Detection Architecture¶

How Kysira scores a request, what attack classes it covers, and how it handles encoding obfuscation.

Two-layer detection¶

Every request passes through two layers in sequence:

1. Heuristic layer — fast, deterministic pattern matching against a catalog of attack signatures. Runs first. If a high-confidence match is found, the ML layer is skipped entirely to keep latency low.

2. ML layer — purpose-trained classifiers for attack classes where heuristic patterns alone have insufficient recall (SQL injection and prompt injection). These run only when the heuristic layer does not already produce a kill-threshold score.

This ordering bounds inference latency: the vast majority of requests are decided by the heuristic layer in under 1 ms. The ML classifiers add 50–400 ms on CPU and are only invoked when needed.

Request normalization¶

Before any detection runs, the request text is normalized to a stable form. This means:

Recursive URL-decoding to a fix point — double and triple encoding (%2527, %252527) collapse to plain text
HTML entity decoding (<, ', <) — inline with URL decoding so mixed-encoding payloads are handled in one pass
Form body splitting on both & and ; separators, including parameter names (not just values) — payloads hidden in parameter names are not missed

Detection always runs on the normalized form, making it caller-independent: a payload is detected regardless of whether the network layer, load balancer, or application framework decoded it before Kysira saw it.

Detector catalog¶

Detector	OWASP class	Type
SQL injection	A03:2021 Injection	ML + heuristic backstop
Prompt injection	LLM01:2025	ML + keyword pre-filter
Cross-site scripting (XSS)	A03:2021 Injection	Heuristic
NoSQL injection	A03:2021 Injection	Heuristic
Command injection	A03:2021 Injection	Heuristic
Server-side template injection (SSTI)	A03:2021 Injection	Heuristic
Path traversal / LFI / RFI	A01:2021 Broken Access Control	Heuristic
LDAP injection	A03:2021 Injection	Heuristic
XPath injection	A03:2021 Injection	Heuristic
SSRF	A10:2021 SSRF	Heuristic
XXE	A05:2021 Security Misconfiguration	Heuristic
Insecure deserialization	A08:2021 Integrity Failures	Heuristic
Open redirect	A01:2021 Broken Access Control	Heuristic
CRLF / HTTP response splitting	A03:2021 Injection	Heuristic
HTTP request smuggling	A03:2021 Injection	Structural (proxy layer)

Scoring tiers¶

Detectors return a score in [0.0, 1.0]. The default kill threshold is 0.95.

Score range	Meaning	Default action
`≥ 0.95`	High-confidence attack	Block (active mode) or flag (shadow mode)
`0.6 – 0.94`	Advisory — structurally ambiguous	Flag only, never auto-block
`< 0.6`	Clean	Pass through

The advisory tier exists for classes where a generic WAF cannot distinguish attack from legitimate use without application context — open redirects (any external URL could be legitimate), private-host SSRF (internal health checks), and certain NoSQL operators used in filter APIs. These surface in the dashboard for review without risking false-positive blocks.

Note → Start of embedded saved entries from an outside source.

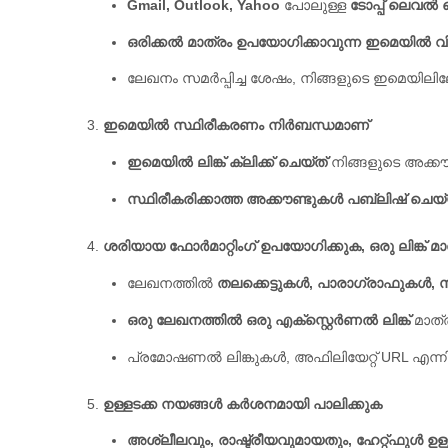
Gmail, Outlook, Yahoo
പോലുള്ള
ടോപ്പ് ലെവൽ
ഒരിക്കൽ മാത്രം ഉപയോഗിക്കാവുന്ന ഇമെയിൽ വ
ലേഖനം സമർപ്പിച്ച ശേഷം, നിങ്ങളുടെ ഇമെയിലിലേ
ഇമെയിൽ സ്ഥിരീകരണം നിർബന്ധമാണ്
ഇമെയിൽ ലിങ്ക് ക്ലിക്ക് ചെയ്ത്
നിങ്ങളുടെ അക്കൗണ
സ്ഥിരീകരിക്കാത്ത അക്കൗണ്ടുകൾ പബ്ലിഷ് ചെയ്
ശരിയായ ഫോർമാറ്റിംഗ് ഉപയോഗിക്കുക, ഒരു ലിങ്ക്
ലേഖനത്തിൽ
തലക്കെട്ടുകൾ, പാരാഗ്രാഫുകൾ
ഒരു ലേഖനത്തിൽ ഒരു എക്സ്റ്റെർണൽ ലിങ്ക്
മാത്
പ്രമോഷണൽ ലിങ്കുകൾ, അഫിലിയേറ്റ് URL എന്നി
ഉള്ളടക്ക നയങ്ങൾ കർശനമായി പാലിക്കുക
അശ്ലീലവും, രാഷ്ട്രീയവുമായതും, ഹേറ്റ്ഫുൾ ഉള്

The /score/all endpoint returns the maximum score across all detectors along with a per-detector breakdown, so you can inspect which class fired and at what confidence.

Known limitations¶

The heuristic layer is tuned for high precision (low false positives). Some heavily obfuscated payloads may not be caught:

Alternate encodings not in the normalization pipeline — base64 data URIs carrying scripts, hex/octal/IPv6-mapped IP addresses for SSRF
Whitespace or comment obfuscation inside keywords — e.g. SQL keywords split across comments
Novel jailbreak phrasings for prompt injection that don't match known patterns

Shadow mode is the recommended starting point precisely because it gives visibility into edge cases before committing to active blocking. The tiered scoring design means ambiguous cases surface as advisory scores rather than silently passing.